Earnings were under pressure in the short term, and gross margin declined slightly. 2024Q1's gross margin was 35.99%, net sales margin was 14.83%, and gross margin decreased 2.31pct from 2023Q4. In terms of cost ratio, 2024Q1 sales expense rate/management expense rate/R&D cost ratio were 0.96%, 9.75%, and 7.76%, respectively, down from 2023Q4. In terms of diaphragm sales, the company maintained a high growth trend of 2.5 billion square meters in 2023, 48.49% year-on-year.

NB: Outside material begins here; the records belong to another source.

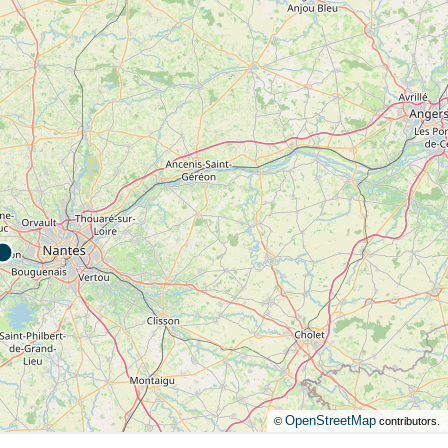
ne indifférent : les marais salants, le port de Saint-Nazaire, les
a real family story : Nathan, the elder son, was hired for the
. ducks !
f choices : teepees, safari tents, gypsy caravans, finnish kotas,
re unmissable and catch everyone’s attention ! Marc, a former
OpenStreetMap
©
contributors.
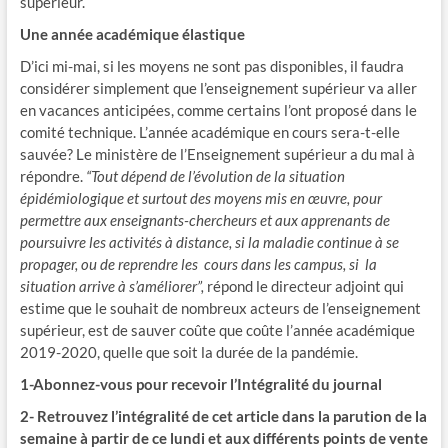
supérieur.
Une année académique élastique
D’ici mi-mai, si les moyens ne sont pas disponibles, il faudra
considérer simplement que l’enseignement supérieur va aller
en vacances anticipées, comme certains l’ont proposé dans le
comité technique. L’année académique en cours sera-t-elle
sauvée? Le ministère de l’Enseignement supérieur a du mal à
répondre.
“Tout dépend de l’évolution de la situation
épidémiologique et surtout des moyens mis en œuvre, pour
permettre aux enseignants-chercheurs et aux apprenants de
poursuivre les activités à distance, si la maladie continue à se
propager, ou de reprendre les cours dans les campus, si la
situation arrive à s’améliorer”,
répond le directeur adjoint qui
estime que le souhait de nombreux acteurs de l’enseignement
supérieur, est de sauver coûte que coûte l’année académique
2019-2020, quelle que soit la durée de la pandémie.
1-Abonnez-vous pour recevoir l’Intégralité du journal
2- Retrouvez l’intégralité de cet article dans la parution de la
semaine à partir de ce lundi et aux différents points de vente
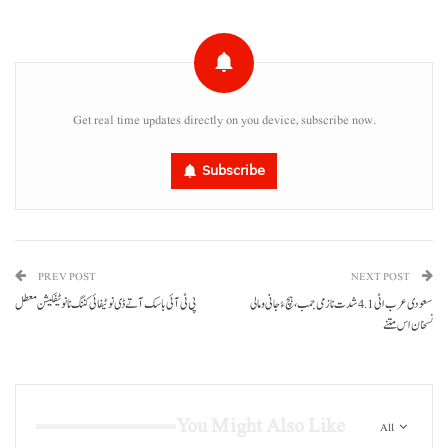
Get real time updates directly on you device, subscribe now.
Subscribe
PREV POST
NEXT POST
سعودی عرب اٹی 4.1 شدت نا زمی جمب، ہچ ءُ جانی و مالی
پی ٹی آئی باسک آتے ڈی نوٹیفائی کننگ نا نوٹیفکیشن معطل
نسخان اس متنے
You Might Also Like
All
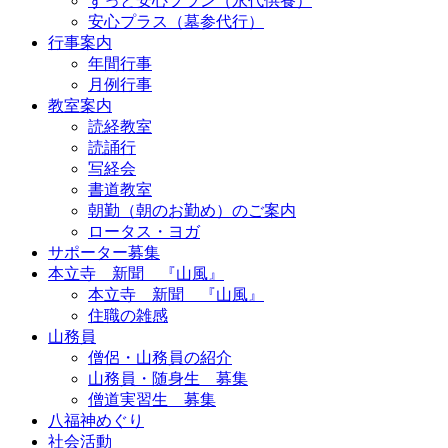
ずっと安心プラン（永代供養）
安心プラス（墓参代行）
行事案内
年間行事
月例行事
教室案内
読経教室
読誦行
写経会
書道教室
朝勤（朝のお勤め）のご案内
ロータス・ヨガ
サポーター募集
本立寺 新聞 『山風』
本立寺 新聞 『山風』
住職の雑感
山務員
僧侶・山務員の紹介
山務員・随身生 募集
僧道実習生 募集
八福神めぐり
社会活動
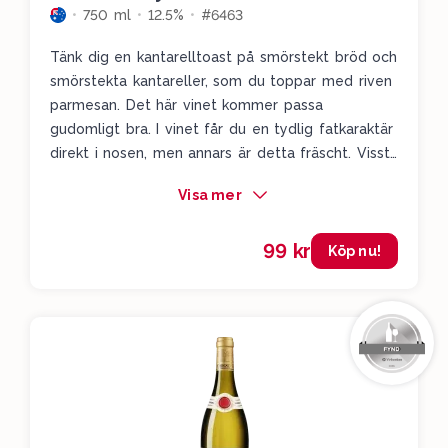
750 ml
12.5%
#6463
Tänk dig en kantarelltoast på smörstekt bröd och
smörstekta kantareller, som du toppar med riven
parmesan. Det här vinet kommer passa
gudomligt bra. I vinet får du en tydlig fatkaraktär
direkt i nosen, men annars är detta fräscht. Visst
du får en smörighet och även en lätt nötighet i
Visa mer
längden, men du får tropiska inslag av
passionsfrukt och ananas, men även lätt mogna
99 kr
gula äpplen. Smörigheten balanseras upp av den
Köp nu!
rena och fina frukten. Och allt ihop kommer sitta
som en smäck med toasten.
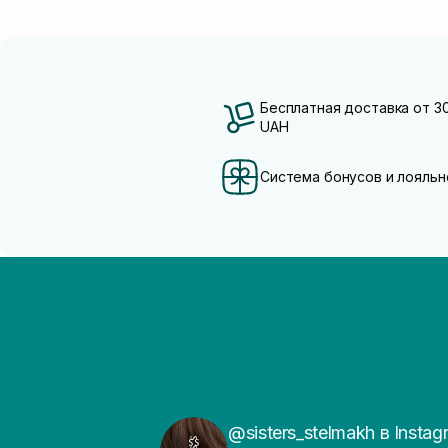
Бесплатная доставка от 3
UAH
Система бонусов и лояльн
@sisters_stelmakh в Instag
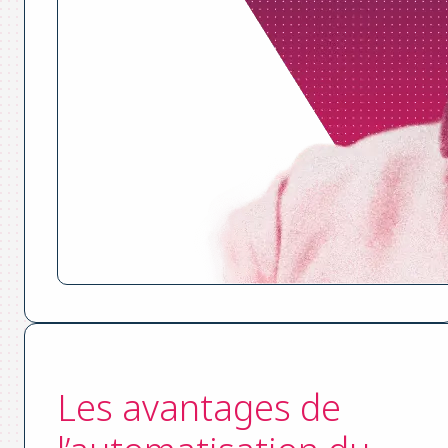
Les avantages de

Actively expand the scale of production capacity and further expand overseas markets. The company has always adhered to an international development strategy, actively promoted project construction at the Nantong base, Foshan base and European base, further expanded the company's wet diaphragm production capacity and high-performance coated lithium battery separator production capacity to better meet the needs of the company's products in the middle and high-end markets for lithium-ion battery separators. The company supplies products in batches to first-tier manufacturers such as LG Chemical, Samsung SDI, Envision AESC, NORTHVOLT, Murata, and SAFT, and has established business partnerships with many large lithium-ion battery manufacturers, and overseas markets are expected to be further developed.

Profit forecast and investment rating: We expect the company's 2024-2026 net profit to be $6.1, 8.9, and 1.25 billion yuan, respectively, up 6%, 45%, and 40% year-on-year. The market value as of April 19 corresponds to a 24-25 PE of 22 or 15 times, maintaining a “buy” rating.

Risk factors: risk of industry demand falling short of expectations; risk of fluctuating raw material prices; risk of new technology development.

The translation is provided by third-party software.